NSX DFW Publish tasks fail with "Firewall provisioning failed on Host host-XXXX for reason XXXXXX:failed to parse config"
search cancel

NSX DFW Publish tasks fail with "Firewall provisioning failed on Host host-XXXX for reason XXXXXX:failed to parse config"

book

Article ID: 318842

calendar_today

Updated On:

Products

VMware NSX for vSphere

Issue/Introduction

  • You have DFW rules created on the "Partner Services" section which contain multiple services under a single rule.

  • You restart the the vShield-Stateful-Firewall service, and now firewall publish tasks succeed. 

  • You see error messages similar to the following: 

vmkernel.log

2018-04-12T18:39:14.262Z cpu4:8432502)WARNING: Heap: 3867: Could not allocate 299008 bytes for dynamic heap vsiHeap.8432502. Request returned Admission check failed for memory resource
2018-04-12T18:39:34.282Z cpu4:8498110)WARNING: Heap: 3867: Could not allocate 4096 bytes for dynamic heap worldGroup.8498111. Request returned Admission check failed for memory resource
2018-04-12T18:39:34.282Z cpu4:8498110)WARNING: Heap: 3867: Could not allocate 4096 bytes for dynamic heap worldGroup.8498111. Request returned Admission check failed for memory resource
 

vsm.log

2018-06-07 16:08:51.859 CDT INFO taskScheduler-10 EventBsdFtrMgrImpl:284 - Transactionally updated resource: host-XXXXX, with feature status: [resourceId : null, featureId : com.vmware.vshield.firewall, featureVersion : 5.5, status : YELLOW, installed : true, errorStatus : ]
2018-06-07 16:08:51.893 CDT INFO taskScheduler-10 EventBsdFtrMgrImpl:284 - Transactionally updated resource: host-XXXXX, with feature status: [resourceId : null, featureId : com.vmware.vshield.firewall, featureVersion : 5.5, status : YELLOW, installed : true, errorStatus : ]


Environment

VMware NSX for vSphere 6.0.x
VMware NSX for vSphere 6.2.x
VMware NSX for vSphere 6.4.x
VMware NSX for vSphere 6.3.x

Resolution

This issue occurs when there are multiple services defined in a single Partner Services Distributed Firewall rule AND the rule has multiple security groups in its source or destination.
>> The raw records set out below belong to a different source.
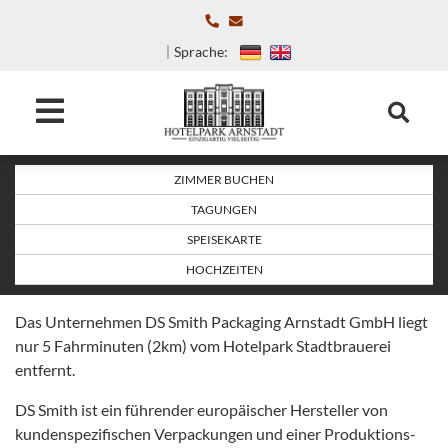
Sprache:
ZIMMER BUCHEN
TAGUNGEN
SPEISEKARTE
HOCHZEITEN
Das Unternehmen DS Smith Packaging Arnstadt GmbH liegt
nur 5 Fahrminuten (2km) vom Hotelpark Stadtbrauerei
entfernt.
DS Smith ist ein führender europäischer Hersteller von
kundenspezifischen Verpackungen und einer Produktions-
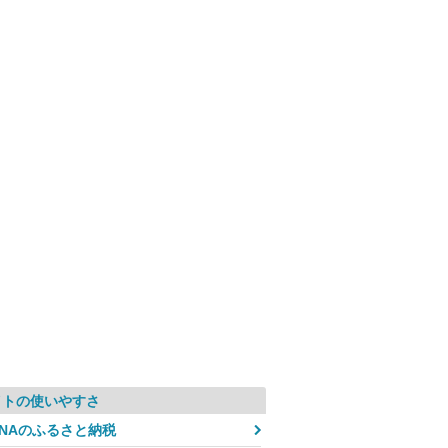
イトの使いやすさ
ANAのふるさと納税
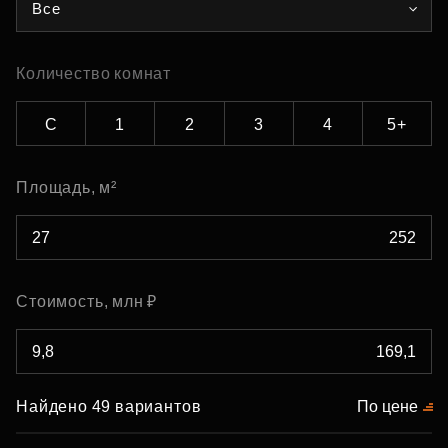
Все
Количество комнат
С
1
2
3
4
5+
Площадь, м²
Стоимость, млн ₽
Найдено 49 вариантов
По цене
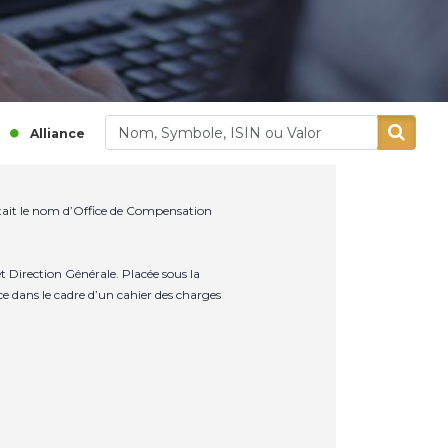
400,00
5,26 %
1 765,00
liances
Aluminium Maroc
rtait le nom d’Office de Compensation
 Direction Générale. Placée sous la
ce dans le cadre d’un cahier des charges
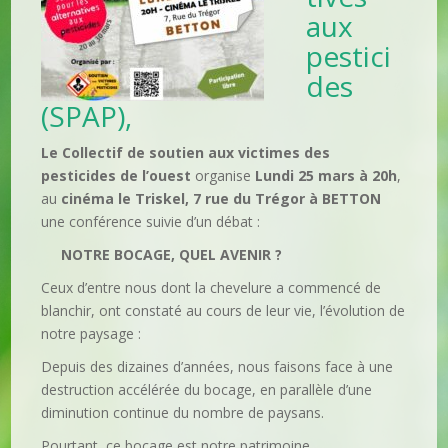
aux
pestici
des
(SPAP),
Le Collectif de soutien aux victimes des
pesticides de l’ouest
organise
Lundi 25 mars à 20h
,
au
cinéma le Triskel, 7 rue du Trégor à BETTON
une conférence suivie d’un débat :
NOTRE BOCAGE, QUEL AVENIR ?
Ceux d’entre nous dont la chevelure a commencé de
blanchir, ont constaté au cours de leur vie, l’évolution de
notre paysage :
Depuis des dizaines d’années, nous faisons face à une
destruction accélérée du bocage, en parallèle d’une
diminution continue du nombre de paysans.
Pourtant, ce bocage est notre patrimoine.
If a publish task is attempted, the new ruleset will be pushed, however the overall memory consumption of vsfwd on esxi will increase. The memory steadily increases with each subsequent firewall publish task until the memory cannot be increased, thus resulting in a publish failure.

This is caused by a small memory leak which will increase the overall memory consumption of the vsfwd process on the ESXi host. Restarting the Firewall service on ESXi will clear vsfwd process memory and set the overall consumption back to a stable level.


This issue will be resolved with the release of NSX 6.4.2

Workarounds: 

Restart the firewall service on esxi when a firewall publish failure is observed.
# /etc/init.d/vShield-Stateful-Firewall restart

Redesign the Partner Services firewall rules so that no single rule has multiple services configured.